**DATA LISTING**.
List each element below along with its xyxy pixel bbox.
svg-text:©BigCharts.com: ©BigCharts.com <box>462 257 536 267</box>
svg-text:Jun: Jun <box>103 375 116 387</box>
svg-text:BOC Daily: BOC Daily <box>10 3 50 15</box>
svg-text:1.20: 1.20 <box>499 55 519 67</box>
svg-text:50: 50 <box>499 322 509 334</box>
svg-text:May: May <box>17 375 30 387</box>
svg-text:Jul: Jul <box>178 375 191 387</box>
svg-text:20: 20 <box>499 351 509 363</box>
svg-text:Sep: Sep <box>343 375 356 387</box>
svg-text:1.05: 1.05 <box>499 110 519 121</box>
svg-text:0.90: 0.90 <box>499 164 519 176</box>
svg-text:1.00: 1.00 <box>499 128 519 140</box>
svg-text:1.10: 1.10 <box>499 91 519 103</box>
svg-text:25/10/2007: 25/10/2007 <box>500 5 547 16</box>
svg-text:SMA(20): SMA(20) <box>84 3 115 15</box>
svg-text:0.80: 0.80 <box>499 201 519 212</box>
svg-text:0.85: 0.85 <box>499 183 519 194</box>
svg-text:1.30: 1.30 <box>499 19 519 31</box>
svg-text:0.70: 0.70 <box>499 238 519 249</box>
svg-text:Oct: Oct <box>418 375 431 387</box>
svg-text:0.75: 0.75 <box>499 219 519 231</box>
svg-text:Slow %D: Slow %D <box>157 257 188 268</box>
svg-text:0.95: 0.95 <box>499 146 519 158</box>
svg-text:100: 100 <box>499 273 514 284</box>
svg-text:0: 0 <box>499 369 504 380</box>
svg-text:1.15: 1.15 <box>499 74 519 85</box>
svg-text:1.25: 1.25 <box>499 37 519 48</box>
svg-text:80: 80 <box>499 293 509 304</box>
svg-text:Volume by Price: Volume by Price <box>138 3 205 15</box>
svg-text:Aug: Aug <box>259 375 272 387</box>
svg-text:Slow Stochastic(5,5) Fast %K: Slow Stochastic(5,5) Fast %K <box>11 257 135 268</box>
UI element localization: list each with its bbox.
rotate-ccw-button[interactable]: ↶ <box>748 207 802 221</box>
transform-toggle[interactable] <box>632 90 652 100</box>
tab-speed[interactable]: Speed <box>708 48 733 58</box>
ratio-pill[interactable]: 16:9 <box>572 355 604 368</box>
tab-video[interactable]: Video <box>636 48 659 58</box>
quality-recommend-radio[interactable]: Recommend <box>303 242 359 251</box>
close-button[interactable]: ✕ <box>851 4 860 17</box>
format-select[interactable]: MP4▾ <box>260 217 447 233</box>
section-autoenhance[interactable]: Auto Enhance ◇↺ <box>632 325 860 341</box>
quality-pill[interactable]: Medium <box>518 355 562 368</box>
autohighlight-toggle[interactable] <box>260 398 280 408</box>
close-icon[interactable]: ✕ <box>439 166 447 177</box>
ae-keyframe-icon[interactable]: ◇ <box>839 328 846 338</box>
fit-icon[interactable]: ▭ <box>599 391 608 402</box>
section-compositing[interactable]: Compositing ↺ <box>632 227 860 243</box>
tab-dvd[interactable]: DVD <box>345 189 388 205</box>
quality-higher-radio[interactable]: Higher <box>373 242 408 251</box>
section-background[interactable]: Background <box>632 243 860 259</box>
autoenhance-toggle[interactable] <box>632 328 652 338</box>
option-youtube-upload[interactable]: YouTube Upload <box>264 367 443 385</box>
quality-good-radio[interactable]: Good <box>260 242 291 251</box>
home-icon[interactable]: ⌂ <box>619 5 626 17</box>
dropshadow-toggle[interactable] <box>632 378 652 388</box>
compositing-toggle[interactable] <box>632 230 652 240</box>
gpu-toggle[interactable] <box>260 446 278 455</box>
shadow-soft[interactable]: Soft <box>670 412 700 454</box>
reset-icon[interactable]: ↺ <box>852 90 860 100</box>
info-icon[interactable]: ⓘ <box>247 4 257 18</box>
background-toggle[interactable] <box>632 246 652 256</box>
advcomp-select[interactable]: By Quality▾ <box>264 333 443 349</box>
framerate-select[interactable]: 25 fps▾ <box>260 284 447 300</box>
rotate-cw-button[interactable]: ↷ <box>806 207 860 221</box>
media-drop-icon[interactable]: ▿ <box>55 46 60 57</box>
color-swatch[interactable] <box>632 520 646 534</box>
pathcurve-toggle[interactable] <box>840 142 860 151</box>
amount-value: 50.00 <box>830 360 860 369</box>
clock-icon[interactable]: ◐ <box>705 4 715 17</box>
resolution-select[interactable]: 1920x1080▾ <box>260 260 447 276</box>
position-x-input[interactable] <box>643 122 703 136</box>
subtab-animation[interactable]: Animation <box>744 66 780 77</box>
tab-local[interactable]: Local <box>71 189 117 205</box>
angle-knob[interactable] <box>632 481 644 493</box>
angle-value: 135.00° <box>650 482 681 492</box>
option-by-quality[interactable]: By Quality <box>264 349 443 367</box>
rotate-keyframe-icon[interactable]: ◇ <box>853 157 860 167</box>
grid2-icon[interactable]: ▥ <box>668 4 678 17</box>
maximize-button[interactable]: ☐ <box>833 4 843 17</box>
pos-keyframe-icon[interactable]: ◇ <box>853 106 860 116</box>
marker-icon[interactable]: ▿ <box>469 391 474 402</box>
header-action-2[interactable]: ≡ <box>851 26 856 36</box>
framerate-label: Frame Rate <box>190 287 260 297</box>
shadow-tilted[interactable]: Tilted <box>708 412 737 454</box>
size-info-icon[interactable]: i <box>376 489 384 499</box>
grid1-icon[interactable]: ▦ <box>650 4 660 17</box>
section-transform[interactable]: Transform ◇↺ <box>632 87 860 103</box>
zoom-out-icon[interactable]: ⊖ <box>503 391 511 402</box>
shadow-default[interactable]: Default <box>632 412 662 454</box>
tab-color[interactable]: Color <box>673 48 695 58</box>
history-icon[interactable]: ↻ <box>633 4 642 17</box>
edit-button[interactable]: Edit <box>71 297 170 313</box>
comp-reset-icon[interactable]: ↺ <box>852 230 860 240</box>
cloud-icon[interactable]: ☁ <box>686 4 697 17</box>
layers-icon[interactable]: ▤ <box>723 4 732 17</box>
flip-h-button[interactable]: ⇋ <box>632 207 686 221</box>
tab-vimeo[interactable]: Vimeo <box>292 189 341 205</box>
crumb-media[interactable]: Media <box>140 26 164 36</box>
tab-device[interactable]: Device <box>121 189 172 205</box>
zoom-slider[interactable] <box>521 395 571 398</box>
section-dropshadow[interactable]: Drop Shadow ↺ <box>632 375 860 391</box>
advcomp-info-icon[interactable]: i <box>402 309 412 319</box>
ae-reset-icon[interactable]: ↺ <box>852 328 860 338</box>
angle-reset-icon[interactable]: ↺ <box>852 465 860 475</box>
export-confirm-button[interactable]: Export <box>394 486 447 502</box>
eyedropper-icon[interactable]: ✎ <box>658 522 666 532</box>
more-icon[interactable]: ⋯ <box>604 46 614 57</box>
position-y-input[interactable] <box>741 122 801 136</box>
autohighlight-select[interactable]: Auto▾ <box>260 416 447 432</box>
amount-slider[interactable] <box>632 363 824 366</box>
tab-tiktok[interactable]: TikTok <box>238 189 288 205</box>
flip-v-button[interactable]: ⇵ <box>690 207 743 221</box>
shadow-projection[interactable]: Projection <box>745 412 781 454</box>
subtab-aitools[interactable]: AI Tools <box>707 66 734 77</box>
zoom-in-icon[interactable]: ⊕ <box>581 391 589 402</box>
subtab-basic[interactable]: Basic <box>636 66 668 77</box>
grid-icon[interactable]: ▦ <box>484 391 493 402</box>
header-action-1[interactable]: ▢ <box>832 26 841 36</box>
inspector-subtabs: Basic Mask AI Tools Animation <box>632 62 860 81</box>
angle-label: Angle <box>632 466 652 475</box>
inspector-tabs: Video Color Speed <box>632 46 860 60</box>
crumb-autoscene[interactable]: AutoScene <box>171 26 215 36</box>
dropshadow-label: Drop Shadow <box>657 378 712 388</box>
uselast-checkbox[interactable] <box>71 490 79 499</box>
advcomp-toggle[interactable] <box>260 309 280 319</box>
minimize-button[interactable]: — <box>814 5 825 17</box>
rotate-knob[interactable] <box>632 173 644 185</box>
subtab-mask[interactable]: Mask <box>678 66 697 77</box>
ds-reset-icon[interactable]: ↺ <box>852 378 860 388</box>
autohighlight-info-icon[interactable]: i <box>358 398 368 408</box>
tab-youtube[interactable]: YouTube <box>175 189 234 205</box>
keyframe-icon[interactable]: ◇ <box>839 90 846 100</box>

**TASK BRIEF**.
Determine the number of lines in the listing above containing the word "label"; respond with that figure only.

**RESULT**.
3